I am finding it a challenge to pull in a high consistent profit with what I am doing, even though I have been trying to think out of the box in order to secure orders and sales with the items that I make. I am not sure if joining an industrial corp would be best (do they work together for a common goal or just do their own thing under the umbrella of a corp name) or to stay in the set up I have now (which is a corp I set up with my characters in order to find out more about the corporation setup)
Any help/advise would be appreciated.
|
SJ Astralana
Syncore
87
|
Posted - 2014.12.21 19:54:36 -
[2] - Quote
Pricing is problematic, and you won't be able to scale your operation significantly until you solve that problem. Say for instance you need 1.3bil units of trit to meet half a week of production, and the highest hub buy price is 6.19. Your cost is not going to be 6.19 as the act of adding to the orders inherently increases its price over time, with the final price being a function of time and volume. Additionally, there's the option of setting up a range order at 5.52, using low cost logistics to move the materials, where the volume will be lower hence the time longer, meaning a process is needed to determine when to range order and when to hub order, and the actual cost is now less than 6.19. Either way, at no point is your actual cost based on any point in time highest buy price on market. To solve this, I use a weighted rolling 30-day average of actual costs pulled from the API.
This is what the big producers do, and you will find it painful to compete on that basis because you're not a coder, and if you try they'll simply squeeze you out of the market. So now you're left with lower volume higher margin items competing with everyone else selling the same low value items and back to your problem of trying to scale your operation.

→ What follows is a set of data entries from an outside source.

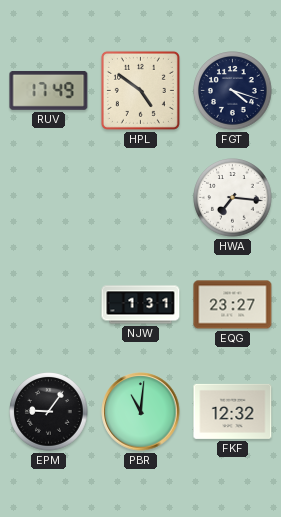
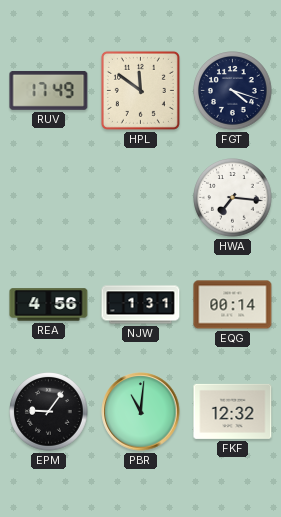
HPL: 4:51 -> 11:51
REA: none -> 4:56
EQG: 23:27 -> 00:14
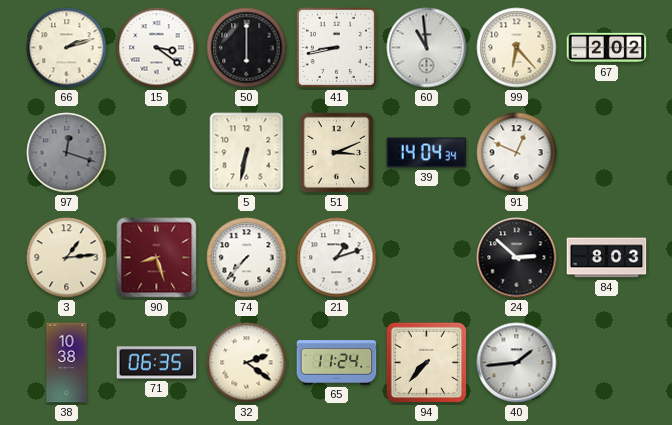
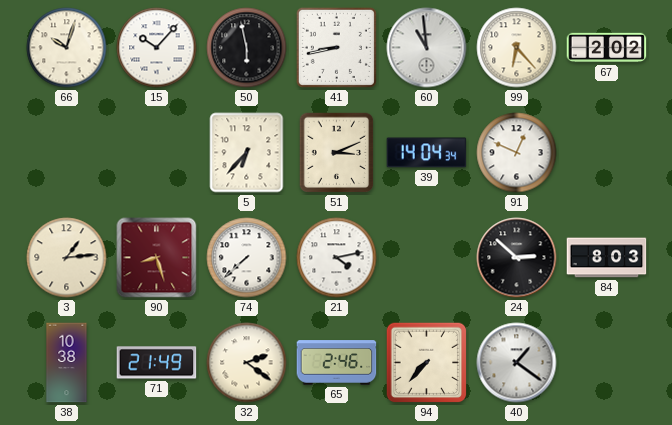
66: 2:12 -> 10:03
15: 3:21 -> 10:07
50: 6:00 -> 5:58
97: 12:18 -> none
5: 6:32 -> 6:37
74: 7:37 -> 7:38
21: 1:12 -> 4:13
71: 06:35 -> 21:49
65: 11:24 -> 2:46
40: 1:44 -> 1:21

Hyperdrive your production business: Eve Production Manager
|
Rumbaldi
AgonyOfChoice
7
|
Posted - 2014.12.21 20:11:29 -
[3] - Quote
I normally buy it as I need it, as a rough guide I use a couple of % as sundry costs and then look to make at least of 100k per unit. I am small fry in the indy world and don't necessarily want to be big a powerful as long as i can make 3 or 4 plex worth per month profit.
because I buy as I need my main issue is that the prices shown on the tools I use are inaccurate so spend a long time putting in custom pricing. is there a way to eliminate that. or does everything need a site like eve central or eve market data to pull the prices, can they not be obtained direct from the game/api?

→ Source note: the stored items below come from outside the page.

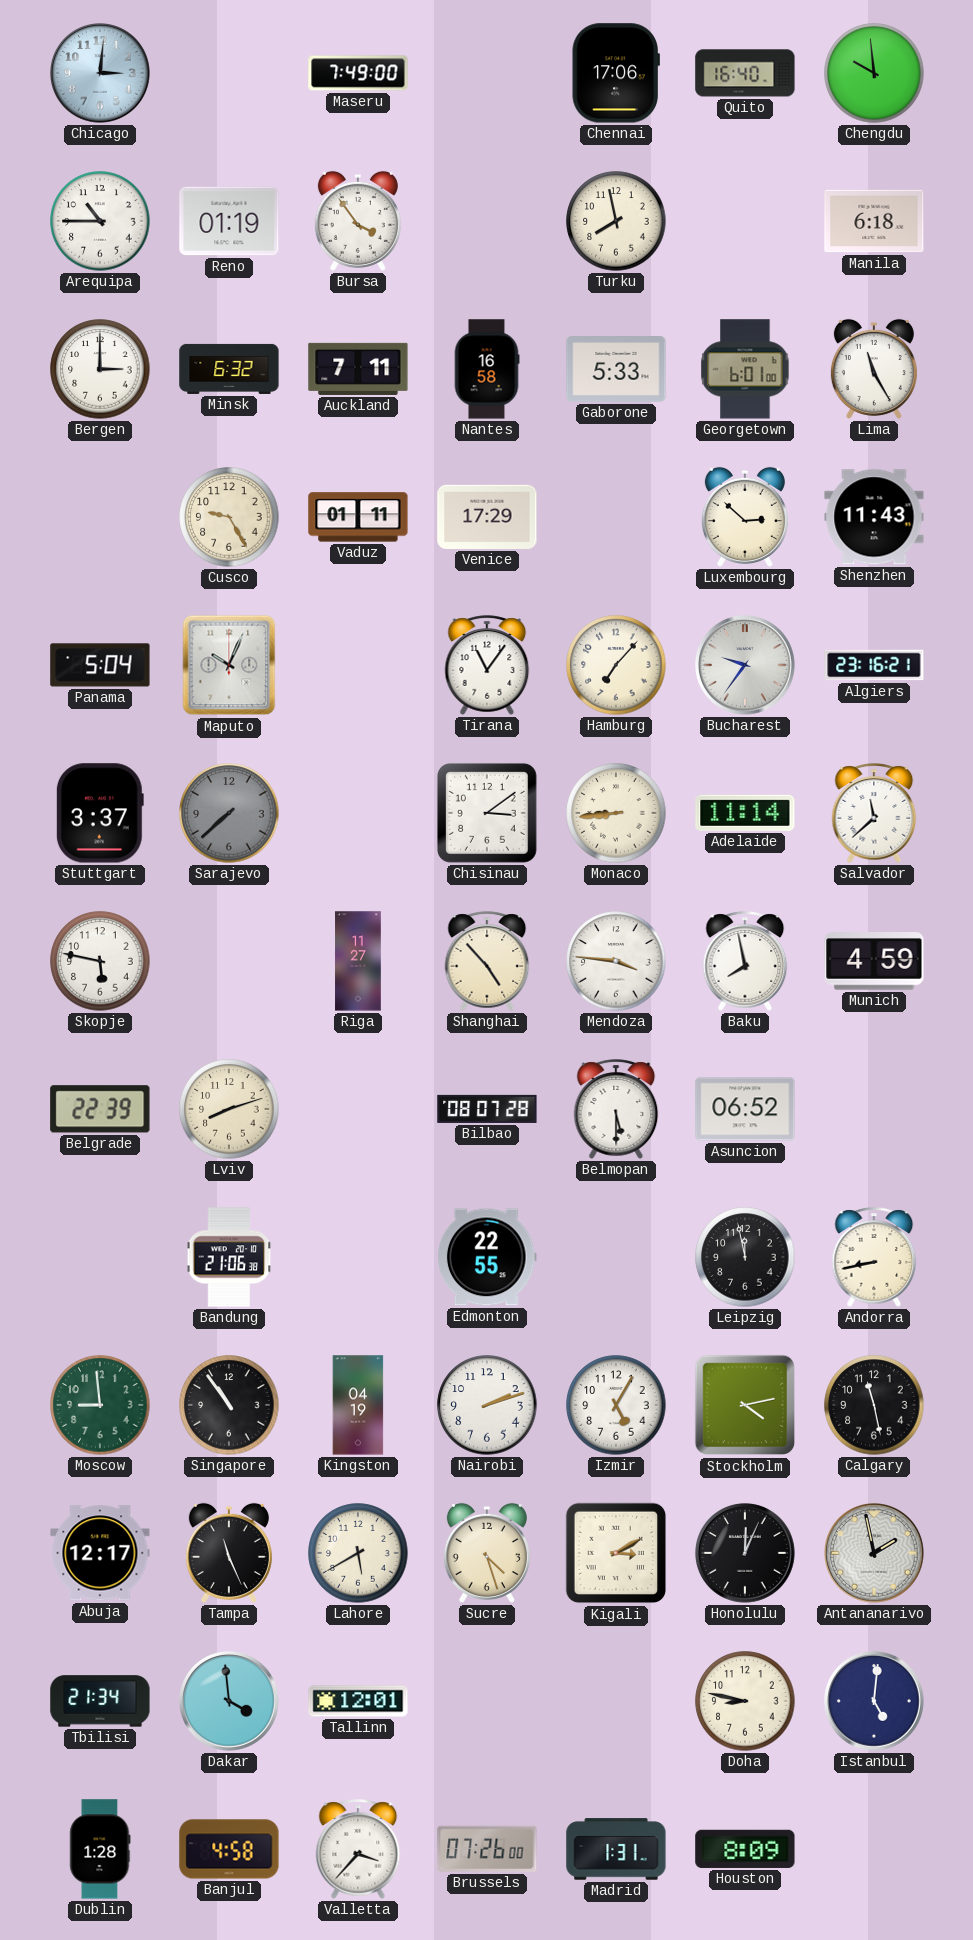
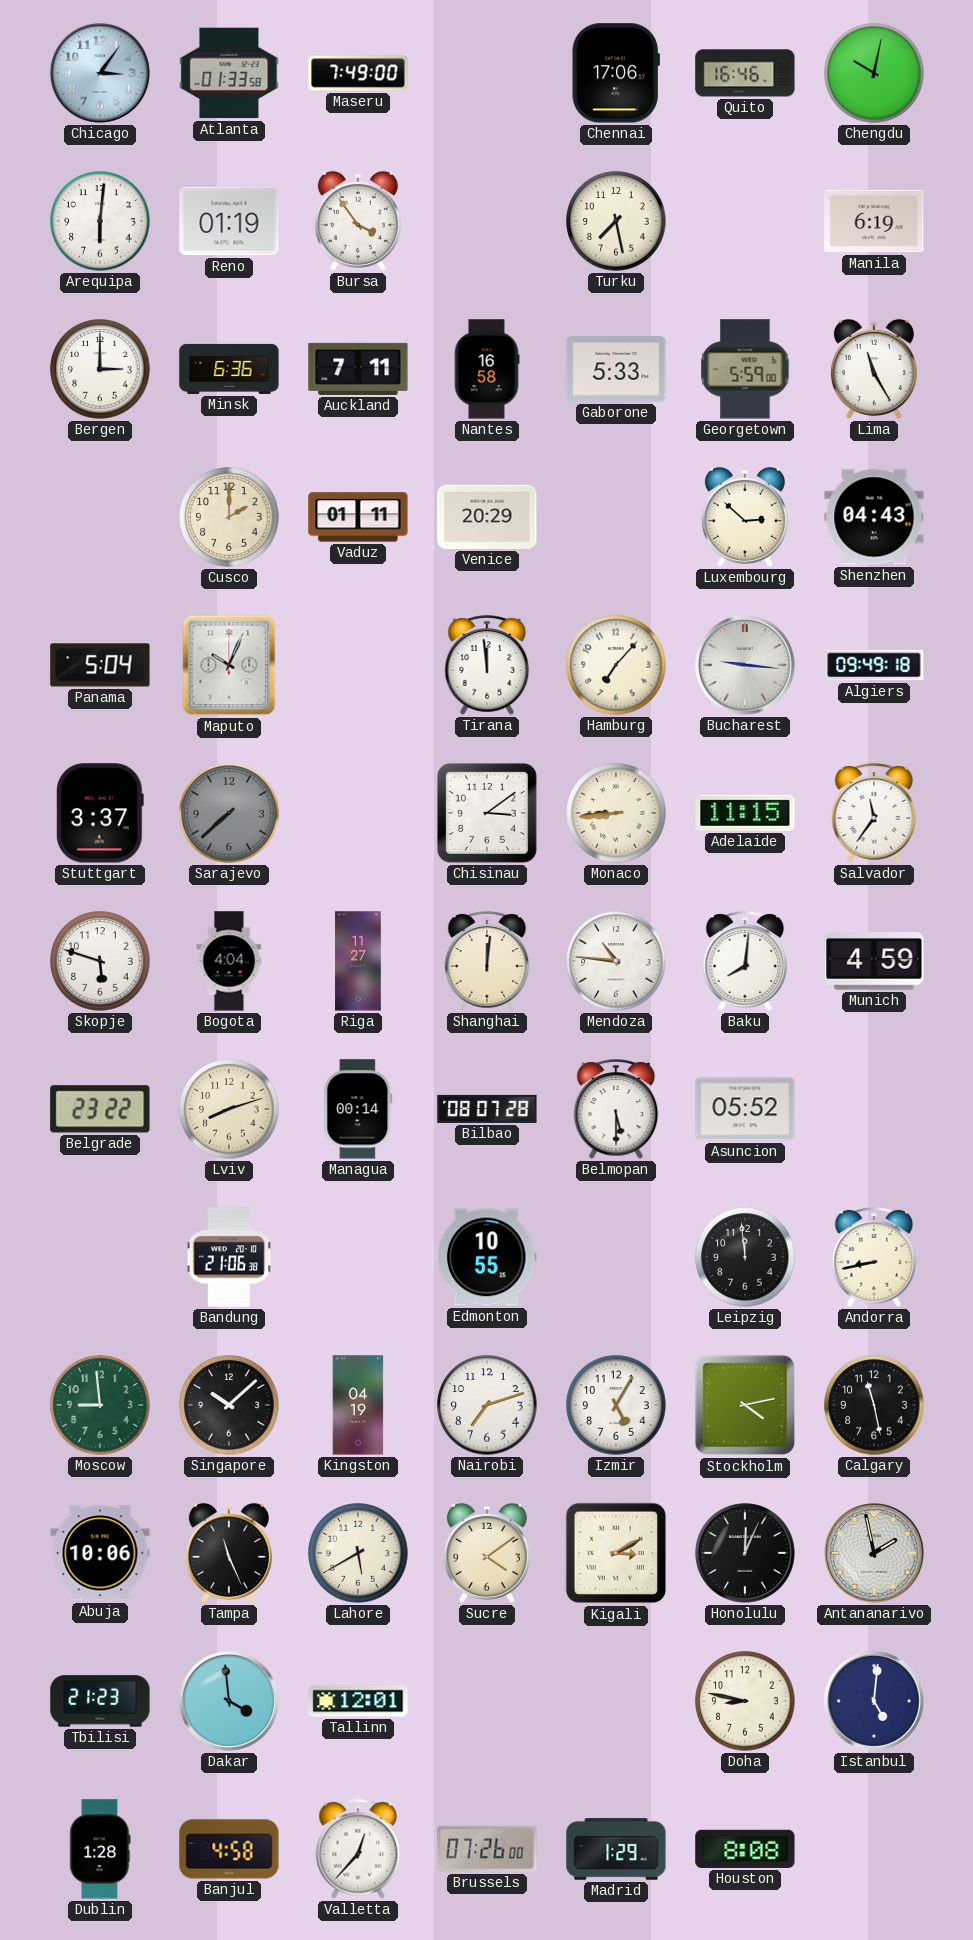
Chicago: 3:01 -> 3:06
Atlanta: none -> 01:33
Quito: 16:40 -> 16:46
Chengdu: 9:59 -> 10:02
Arequipa: 10:45 -> 6:01
Turku: 7:58 -> 7:28
Manila: 6:18 -> 6:19
Minsk: 6:32 -> 6:36
Georgetown: 6:01 -> 5:59
Cusco: 9:25 -> 2:00
Venice: 17:29 -> 20:29
Shenzhen: 11:43 -> 04:43
Tirana: 11:06 -> 11:59
Bucharest: 9:36 -> 9:16
Algiers: 23:16 -> 09:49
Adelaide: 11:14 -> 11:15
Salvador: 11:38 -> 11:36
Skopje: 5:47 -> 5:48
Bogota: none -> 4:04
Shanghai: 4:53 -> 12:01
Mendoza: 3:46 -> 10:46
Baku: 7:58 -> 8:01
Belgrade: 22:39 -> 23:22
Managua: none -> 00:14
Asuncion: 06:52 -> 05:52
Edmonton: 22:55 -> 10:55
Leipzig: 11:58 -> 11:59
Singapore: 10:54 -> 10:08
Nairobi: 2:12 -> 7:12
Abuja: 12:17 -> 10:06
Sucre: 4:27 -> 4:09
Tbilisi: 21:34 -> 21:23
Valletta: 3:37 -> 12:37
Madrid: 1:31 -> 1:29
Houston: 8:09 -> 8:08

I am making money, but it is a slower process that I would like. |
Elena Thiesant
Sun Micro Systems
1576
|
Posted - 2014.12.21 20:24:09 -
[4] - Quote
https://developers.eveonline.com/blog/article/nom-nom-tastey-market-data
A relevant quote:
Quote: The market buy order and market sell order resources will NOT be made available on public CREST. There are several reasons for this but actually this is a good thing for you guys. Since this resource wont be in public CREST but we want you to access it we need to give you authed CREST. Authed CREST actually has a substantially higher rate limit as well. This will require creating an application here on the developers site and select the publicData scope. Yes, this does mean it's going to be basically impossible to get this data straight from CREST into things such as excel or Google Docs as you will have to send custom headers along with going through the whole OAuth flow.

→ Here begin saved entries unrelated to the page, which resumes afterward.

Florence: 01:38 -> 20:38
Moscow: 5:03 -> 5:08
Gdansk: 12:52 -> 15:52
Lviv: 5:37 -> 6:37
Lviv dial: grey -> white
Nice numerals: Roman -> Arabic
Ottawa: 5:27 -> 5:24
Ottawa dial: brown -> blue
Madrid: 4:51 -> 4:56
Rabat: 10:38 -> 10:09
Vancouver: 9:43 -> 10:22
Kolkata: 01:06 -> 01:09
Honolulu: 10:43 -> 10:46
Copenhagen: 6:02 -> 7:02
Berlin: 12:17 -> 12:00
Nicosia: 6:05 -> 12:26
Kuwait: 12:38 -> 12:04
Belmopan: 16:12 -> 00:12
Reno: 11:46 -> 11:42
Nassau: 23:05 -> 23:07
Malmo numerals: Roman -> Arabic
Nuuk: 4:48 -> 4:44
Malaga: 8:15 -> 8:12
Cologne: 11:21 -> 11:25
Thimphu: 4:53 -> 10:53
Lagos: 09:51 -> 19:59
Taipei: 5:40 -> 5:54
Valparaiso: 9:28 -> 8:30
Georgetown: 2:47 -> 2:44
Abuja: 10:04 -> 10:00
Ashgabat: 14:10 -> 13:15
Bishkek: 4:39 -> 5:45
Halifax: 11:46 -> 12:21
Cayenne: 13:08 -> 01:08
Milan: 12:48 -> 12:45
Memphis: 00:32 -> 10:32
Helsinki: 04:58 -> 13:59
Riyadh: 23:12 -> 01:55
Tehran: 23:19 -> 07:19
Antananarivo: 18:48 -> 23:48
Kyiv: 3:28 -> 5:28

So you pretty much have to be a coder or pay someone to write software for you or use an app which already does so to use the CREST stuff directly, however EveCentral is (or will be, not sure how far along they are) pulling from this to populate their market data.
Pulling it straight from the EVE client puts you into the client manipulation territory. Plus, you'd have to code that. |
Rumbaldi
AgonyOfChoice
7
|
Posted - 2014.12.21 20:32:10 -
[5] - Quote
Thanks Elena, so it looks like eve central will have it covered anyway, ill see what happens. |
SJ Astralana
Syncore
87
|
Posted - 2014.12.21 20:35:21 -
[6] - Quote
Rumbaldi wrote: I am small fry in the indy world and don't necessarily want to be big a powerful as long as i can make 3 or 4 plex worth per month profit.
...
I am making money, but it is a slower process that I would like.
3.2bil in profits means 32bil in sales give or take, which means roughly that amount necessary as capital, in addition to a portfolio that can support it. This is not a small operation. Simply getting over the 1bil mark is frankly non-trivial and scraping market data in itself isn't going to get you to your goal.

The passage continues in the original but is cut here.